Milwaukee will resume COVID-19 community testing on the city’s north side with a new site set to open Monday.
The site will be by the Barack Obama School of Career and Technical Education, formerly Custer High School. It’s set to open at 11 a.m.
Mayor Tom Barrett said at a Saturday press conference that they put a previous testing site at Midtown Center on “pause” due to test results not coming back in a timely manner. An Advocate Aurora Health test site is now at the location as well.
“We were getting literally hundreds of calls to city hall for people saying, ‘We took the test 10 days ago, we haven’t gotten the results back,’” he said in remarks carried by TMJ4. “We felt that it was unfair to people to take the test and not to get the results.”
Barrett said that they got the backlog “taken care of.” A second community testing site, run by the National Guard and where people can get tested without having symptoms or an appointment, is located at United Migrant Opportunity Services on the city’s south side.
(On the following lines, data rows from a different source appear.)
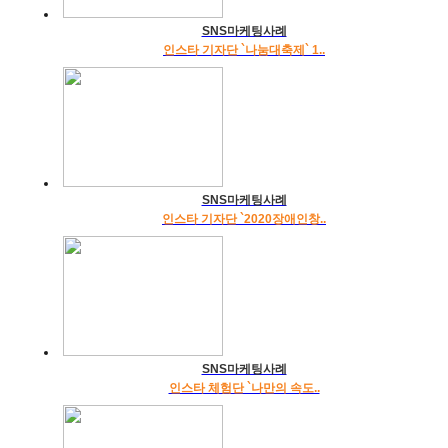
SNS마케팅사례
인스타 기자단 `나눔대축제` 1..
SNS마케팅사례
인스타 기자단 `2020장애인창..
SNS마케팅사례
인스타 체험단 `나만의 속도..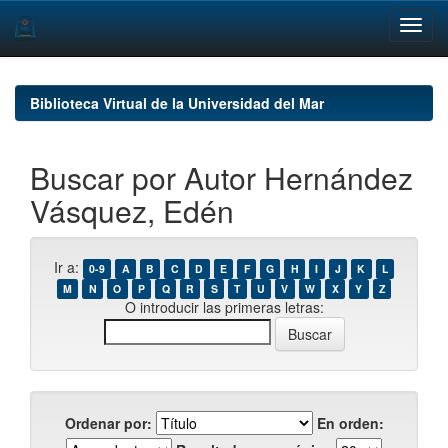
Skip
navigation
Biblioteca Virtual de la Universidad del Mar
Buscar por Autor Hernández
Vásquez, Edén
Ir a:
0-9
A
B
C
D
E
F
G
H
I
J
K
L
M
N
O
P
Q
R
S
T
U
V
W
X
Y
Z
O introducir las primeras letras:
Ordenar por:
En orden: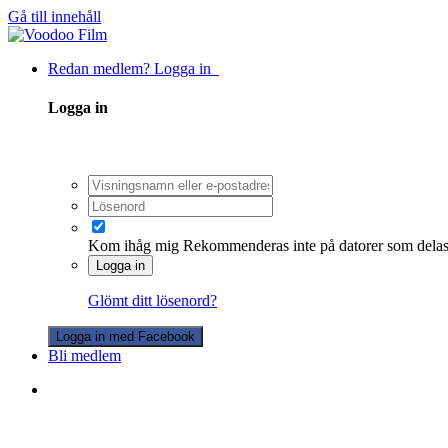
Gå till innehåll
Redan medlem? Logga in
Logga in
Kom ihåg mig
Rekommenderas inte på datorer som dela
Logga in
Glömt ditt lösenord?
Logga in med Facebook
Bli medlem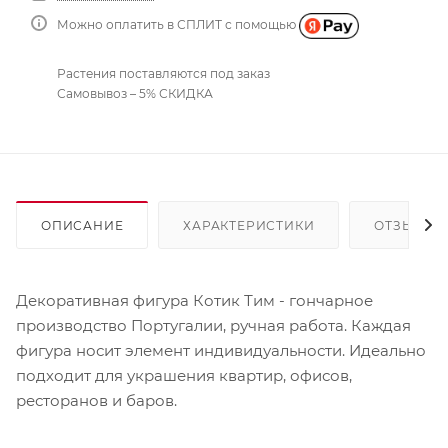
Можно оплатить в СПЛИТ с помощью
Растения поставляются под заказ
Самовывоз – 5% СКИДКА
ОПИСАНИЕ
ХАРАКТЕРИСТИКИ
ОТЗЫВЫ
Декоративная фигура Котик Тим - гончарное
производство Португалии, ручная работа. Каждая
фигура носит элемент индивидуальности. Идеально
подходит для украшения квартир, офисов,
ресторанов и баров.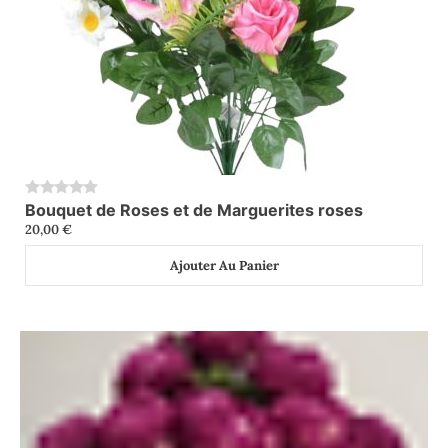
Bouquet de Roses et de Marguerites roses
0
20,00
€
Ajouter Au Panier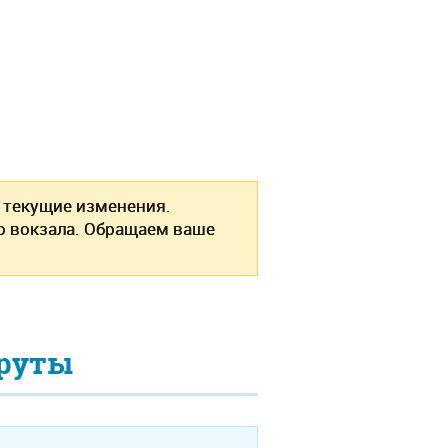
 текущие изменения.
о вокзала. Обращаем ваше
Круты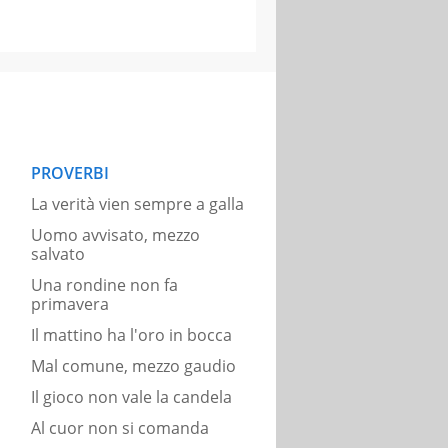
PROVERBI
La verità vien sempre a galla
Uomo avvisato, mezzo
salvato
Una rondine non fa
primavera
Il mattino ha l'oro in bocca
Mal comune, mezzo gaudio
Il gioco non vale la candela
Al cuor non si comanda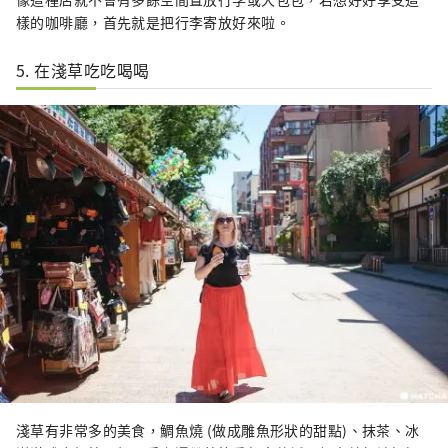
樣的咖啡廳，首先就是把行李寄放好來啦。
5. 在淺草吃吃喝喝
淺草有非常多的美食，鯛魚燒 (做成雕魚形狀的甜點)、抹茶、冰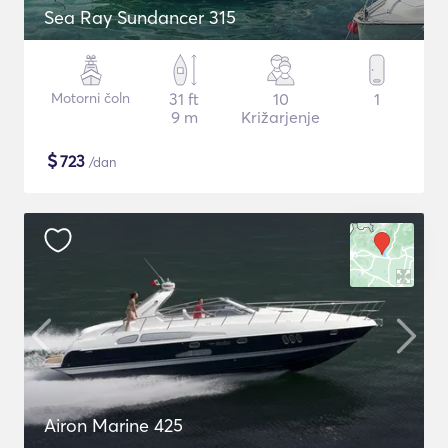
Sea Ray Sundancer 315
Motorni čoln
31 ft
10
1
9 m
Križarjenje
$
723
/dan
Airon Marine 425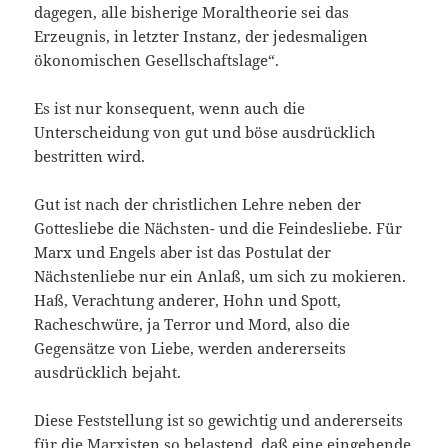
dagegen, alle bisherige Moraltheorie sei das
Erzeugnis, in letzter Instanz, der jedesmaligen
ökonomischen Gesellschaftslage“.
Es ist nur konsequent, wenn auch die
Unterscheidung von gut und böse ausdrücklich
bestritten wird.
Gut ist nach der christlichen Lehre neben der
Gottesliebe die Nächsten- und die Feindesliebe. Für
Marx und Engels aber ist das Postulat der
Nächstenliebe nur ein Anlaß, um sich zu mokieren.
Haß, Verachtung anderer, Hohn und Spott,
Racheschwüre, ja Terror und Mord, also die
Gegensätze von Liebe, werden andererseits
ausdrücklich bejaht.
Diese Feststellung ist so gewichtig und andererseits
für die Marxisten so belastend, daß eine eingehende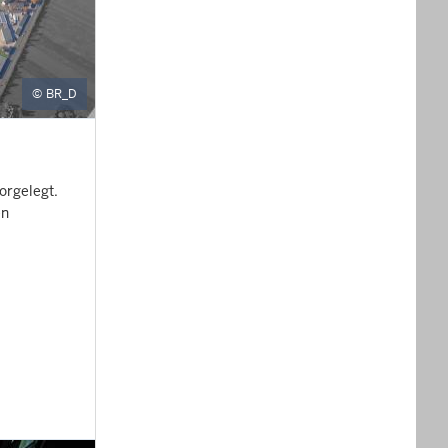
BR_D
orgelegt.
en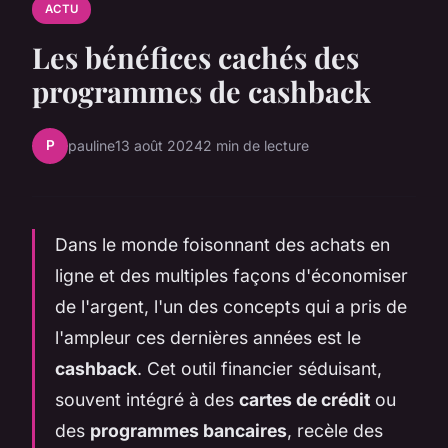
ACTU
Les bénéfices cachés des
programmes de cashback
P
pauline
13 août 2024
2 min de lecture
Dans le monde foisonnant des achats en
ligne et des multiples façons d'économiser
de l'argent, l'un des concepts qui a pris de
l'ampleur ces dernières années est le
cashback
. Cet outil financier séduisant,
souvent intégré à des
cartes de crédit
ou
des
programmes bancaires
, recèle des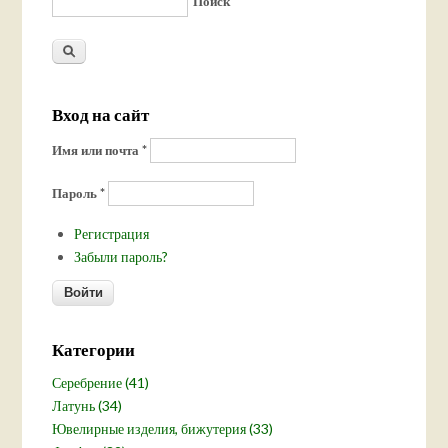
Поиск
Вход на сайт
Имя или почта
*
Пароль
*
Регистрация
Забыли пароль?
Категории
Серебрение (41)
Латунь (34)
Ювелирные изделия, бижутерия (33)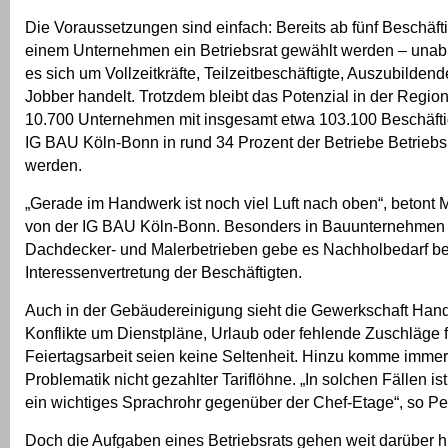
Die Voraussetzungen sind einfach: Bereits ab fünf Beschäft
einem Unternehmen ein Betriebsrat gewählt werden – unab
es sich um Vollzeitkräfte, Teilzeitbeschäftigte, Auszubildend
Jobber handelt. Trotzdem bleibt das Potenzial in der Regio
10.700 Unternehmen mit insgesamt etwa 103.100 Beschäfti
IG BAU Köln-Bonn in rund 34 Prozent der Betriebe Betriebs
werden.
„Gerade im Handwerk ist noch viel Luft nach oben“, betont
von der IG BAU Köln-Bonn. Besonders in Bauunternehmen 
Dachdecker- und Malerbetrieben gebe es Nachholbedarf be
Interessenvertretung der Beschäftigten.
Auch in der Gebäudereinigung sieht die Gewerkschaft Han
Konflikte um Dienstpläne, Urlaub oder fehlende Zuschläge 
Feiertagsarbeit seien keine Seltenheit. Hinzu komme immer
Problematik nicht gezahlter Tariflöhne. „In solchen Fällen ist
ein wichtiges Sprachrohr gegenüber der Chef-Etage“, so Pe
Doch die Aufgaben eines Betriebsrats gehen weit darüber h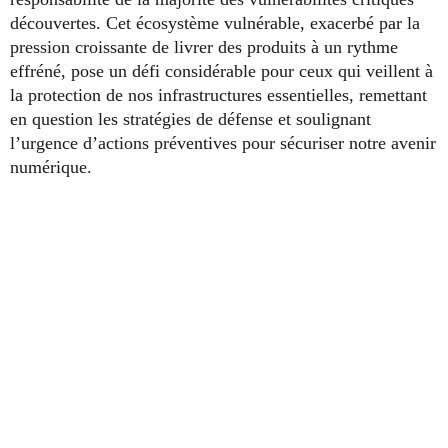
découvertes. Cet écosystème vulnérable, exacerbé par la
pression croissante de livrer des produits à un rythme
effréné, pose un défi considérable pour ceux qui veillent à
la protection de nos infrastructures essentielles, remettant
en question les stratégies de défense et soulignant
l’urgence d’actions préventives pour sécuriser notre avenir
numérique.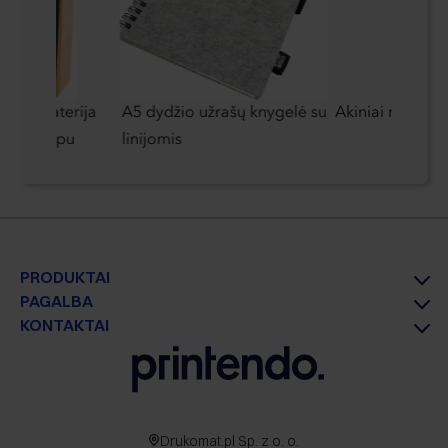
rinė baterija
A5 dydžio užrašų knygelė su
Akiniai nuo sau
iu logotipu
linijomis
PRODUKTAI
PAGALBA
KONTAKTAI
Drukomat.pl Sp. z o. o.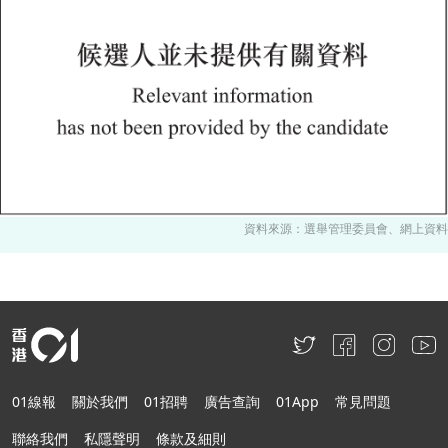
資料來源：選舉管理委員會、網上資料
01線報
關於我們
01招聘
廣告查詢
01App
常見問題
聯絡我們
私隱聲明
條款及細則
The decision to pause community testing on the city’s north side drew some concerns. Dr. Tito Izard, CEO of Milwaukee Health Services, Inc., called it a “government-induced structural disparity regarding health access.”
As of Sunday, there were 592 deaths in Wisconsin from the disease, according to the Department of Health Services. There were 18,403 confirmed cases in the state.
Friday saw a single-day record with 733 new cases and 13,602 test results reported.